With the ADA variants you are stuck with a fixed colour setting, but with the Chihiros units you can control each channel individually, so there is no reason for the light to look blueish, as you have infinite control over the colour temperature - they can be made to give a very warm colour rendition if that is a preferred look.

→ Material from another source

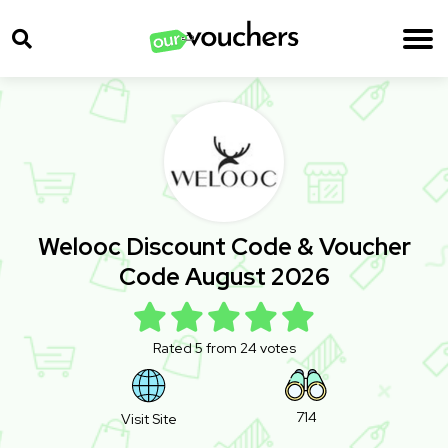
Welooc Discount Code & Voucher
Code August 2026
Rated 5 from 24 votes
714
Visit Site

It can take a bit of getting used to, I will agree there - but its a bit like moving from VHS to 4K HDR . . .


----------



## aec34 (24 Mar 2021)

Thanks, lots to think about. I just run simple white leds on my tanks at the mo


----------



## aec34 (24 Mar 2021)

...and any good recommendations that I don’t need a phone to control? I’m a Luddite at heart


----------



## Wookii (24 Mar 2021)

aec34 said:


> ...and any good recommendations that I don’t need a phone to control? I’m a Luddite at heart



Go the ADA route then with the Aquasky RGB the, it’ll match your tank and that only has an on/off switch 😉


----------



## aec34 (25 Mar 2021)

Yeah, I can’t stomach Aquasky prices.
Pondering this:
Amazon product

Or a Dennerle Trocal.

EDIT: have been spending some quality time on the tutorial threads and I think I’m getting to the bottom of how much light I actually need now, and this is starting to get less stressful


----------



## erwin123 (29 Mar 2021)

2020 Waterproof Programmed 60cm LED Fish Tank Light Aquarium Light With Sunrise And Sunset Colorful Luminous Mode Fish Tank Controller reef | Lazada Singapore
					

"Buy 2020 Waterproof Programmed 60cm LED Fish Tank Light Aquarium Light With Sunrise And Sunset Colorful Luminous Mode Fish Tank Controller reef online at Lazada. Discount prices and promotional sale on all. Free Shipping."




					www.lazada.sg
				




if you have a local retailer for this light from Siroka its really good value. I bought it for the sunrise/sunset setting (also has a moonlight setting). 

It cost me about 23.50GBP for a 60cm 32w LED with integrated timer for sunrise/sunset/moonlight and variable intensity settings 10%-100%.  i've been using it for a few months and no issues so far.


----------